LISN Portfolio - HCERES 2024

Presentation

The goal of Cartolabe is to build a visual map representing the scientific activity of an institution/university/domain from published articles and reports. Using the HAL Database that contains all the publication of French public research institutions, Cartolabe provides the user with a map of the topics, authors, and articles. ML techniques are used for dimensionality reduction, cluster, and topic identification; visualization techniques are used for a scalable 2D representation of the results. In summary, similar articles are close-by, and less similar articles are farther away; only the distance between articles counts, not the position. Authors are considered as the concatenation of their articles, as well as higher-level entities (laboratories, institutions, etc.)

Cartolabe has, in particular, been applied to the Grand Debat dataset (3M individual propositions from French Citizen, see https://cartolabe.fr/map/debat). The results were used to test both the scaling capabilities of Cartolabe and its flexibility to non-scientific and non-English corpora. We also added sub-map capabilities to display the result of a year/lab/word filtering as an online generated heatmap with only the filtered points to facilitate the exploration. Cartolabe has also been applied in 2020 to the COVID-19 Kaggle publication dataset (Cartolabe-COVID project) to explore these publications.

Technical Description

CARTOLABE comprises two modules that can be used independently: a data processing module and a visualization module respectively referred to as CARTOLABE-DATA and CARTOLABE-VIS. Both modules are publicly available, with a BSD-2 license, and can be customized for various document collections. CARTOLABE-DATA uses unsupervised text analysis, providing multiple NLP methods, to build a 2D representation of the document collection. This collection (typically encoded as a csv file) is first processed to yield a compressed representation (a JSON file) including all information required for the visualization (entity labels, 2D coordinates and nearest neighbors). CARTOLABE-VIS imports this JSON file and acts as a visualization server to display the map from web browsers, supporting its flexible exploration by the user.

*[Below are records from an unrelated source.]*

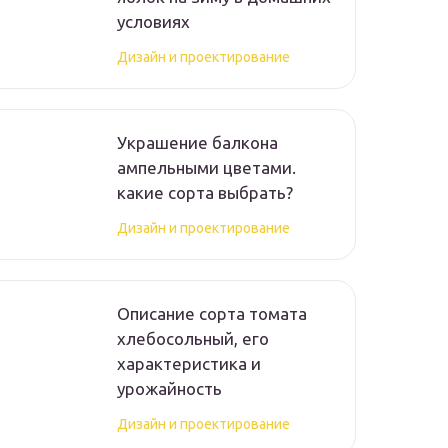
условиях
Дизайн и проектирование
Украшение балкона
ампельными цветами.
какие сорта выбрать?
Дизайн и проектирование
Описание сорта томата
хлебосольный, его
характеристика и
урожайность
Дизайн и проектирование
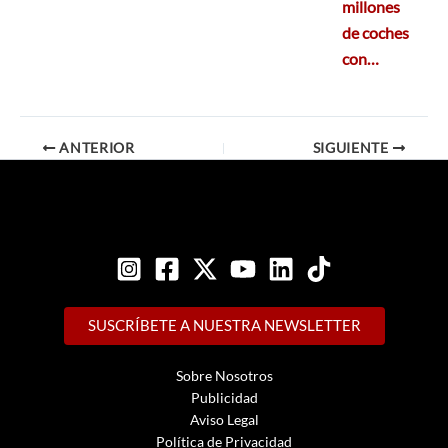
millones
de coches
con…
ANTERIOR
SIGUIENTE
SUSCRÍBETE A NUESTRA NEWSLETTER
Sobre Nosotros
Publicidad
Aviso Legal
Política de Privacidad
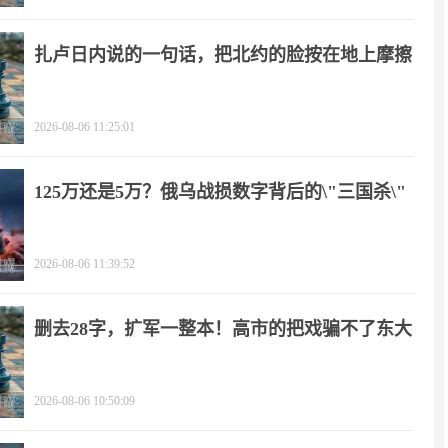
扎卢日内说的一句话，把北约的脸按在地上摩擦
2026-08-06 11:25:01
125万还是5万？俄乌战损数字背后的\"三国杀\"
2026-08-06 11:39:52
删去28字，扩军一整本！高市的把戏骗不了东大
2026-08-06 10:50:09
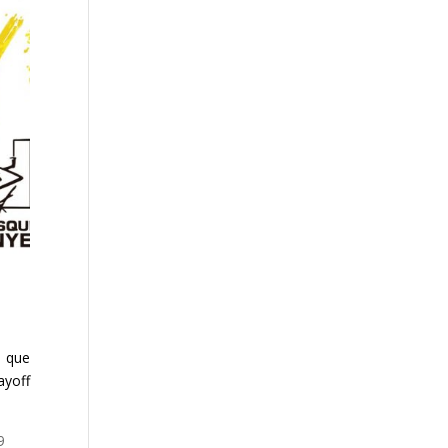
s que
ayoff
9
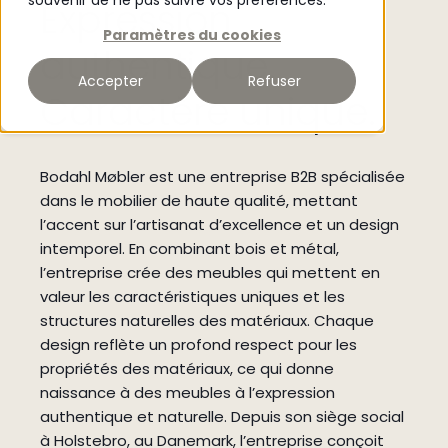
souvenir de ne pas suivre vos préférences.
Expression
Paramètres du cookies
authentique.
Accepter
Refuser
Caractère unique.
Bodahl Møbler est une entreprise B2B spécialisée
dans le mobilier de haute qualité, mettant
l’accent sur l’artisanat d’excellence et un design
intemporel. En combinant bois et métal,
l’entreprise crée des meubles qui mettent en
valeur les caractéristiques uniques et les
structures naturelles des matériaux. Chaque
design reflète un profond respect pour les
propriétés des matériaux, ce qui donne
naissance à des meubles à l’expression
authentique et naturelle. Depuis son siège social
à Holstebro, au Danemark, l’entreprise conçoit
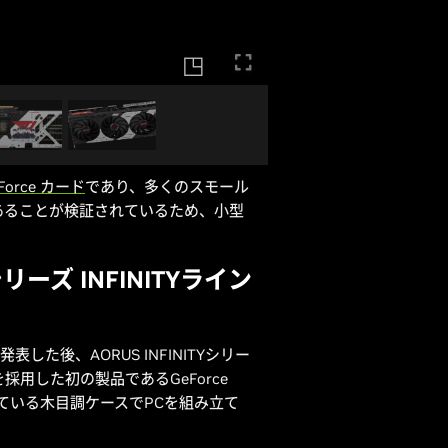
GeForce カード
であり、多くのスモール
があることが検証されているため、小型
50シリーズ INFINITYライン
ITYを発表した後、AORUS INFINITYシリー
用した初の製品であるGeForce
高まっている木目調ケースでPCを組み立て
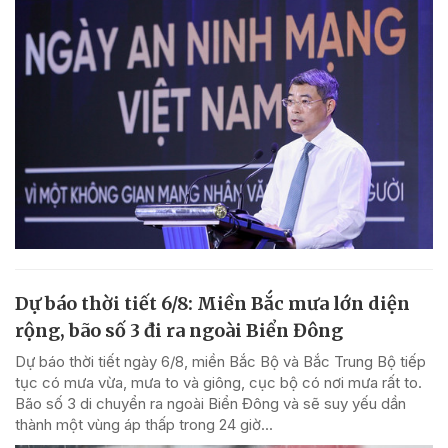
Dự báo thời tiết 6/8: Miền Bắc mưa lớn diện
rộng, bão số 3 đi ra ngoài Biển Đông
Dự báo thời tiết ngày 6/8, miền Bắc Bộ và Bắc Trung Bộ tiếp
tục có mưa vừa, mưa to và giông, cục bộ có nơi mưa rất to.
Bão số 3 di chuyển ra ngoài Biển Đông và sẽ suy yếu dần
thành một vùng áp thấp trong 24 giờ...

Cartolabe is unique in its ability to manage very large document corpora (e.g., Wikipedia with 5 million documents), to visualize them in real-time through the web, in the way it computes the labeling of areas and points. It raises the limit of large document corpora visualization. It also provides quality measures through scoring to make sure the NLP techniques used are the best according the the state-of-the-art (from LSA, LDA to encoders and LLMs).

Short History and Funding

After a first prototype available in 2017, a complete refactoring has been run in 2018-2019 to publish the first operational version, thanks to a 18 months CNRS platform engineer, with an IEEE publication and the opening of the source code on https://gitlab.inria.fr/cartolabe. An Inria ADT (Action de Développement Technologique) during the period 2020-2023 has hardened the code, set continuous integration, improved the packaging and the deployement. The projet uses 3 virtual machines for experimentation, staging and SaaS production hosting. Additionnaly a computing server is use for off-line maps generation (7k€, 2018, Inria fundings). The current team is composed of 3 permanent researchers from A&O and AVIZ teams and a part-time engineer.

Target Users

Users are the project team, external collaborations like 'Grand Débat National', Pôle-Emploi / France-Travail or Académie des Technologies and some academical collaborations like Paris-Saclay University (Learning Center, DataIA) or Sofware-Heritage. The goal of each collaboration is to tune the data-pipeline for a given use-case and to produce the corresponding map, wich is added to the map-list of Cartolabe.